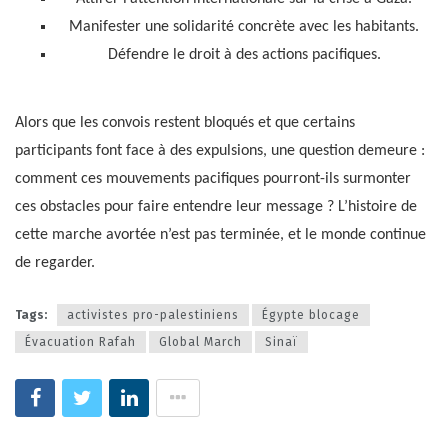
Manifester une solidarité concrète avec les habitants.
Défendre le droit à des actions pacifiques.
Alors que les convois restent bloqués et que certains
participants font face à des expulsions, une question demeure :
comment ces mouvements pacifiques pourront-ils surmonter
ces obstacles pour faire entendre leur message ? L’histoire de
cette marche avortée n’est pas terminée, et le monde continue
de regarder.
Tags:
activistes pro-palestiniens
Égypte blocage
Évacuation Rafah
Global March
Sinaï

→ What you will do: Please repeat every record exactly as it stands, leaving out any pictures.

→ Result for this task:
Manifester une solidarité concrète avec les habitants.
Défendre le droit à des actions pacifiques.
Alors que les convois restent bloqués et que certains
participants font face à des expulsions, une question demeure :
comment ces mouvements pacifiques pourront-ils surmonter
ces obstacles pour faire entendre leur message ? L’histoire de
cette marche avortée n’est pas terminée, et le monde continue
de regarder.
Tags:
activistes pro-palestiniens
Égypte blocage
Évacuation Rafah
Global March
Sinaï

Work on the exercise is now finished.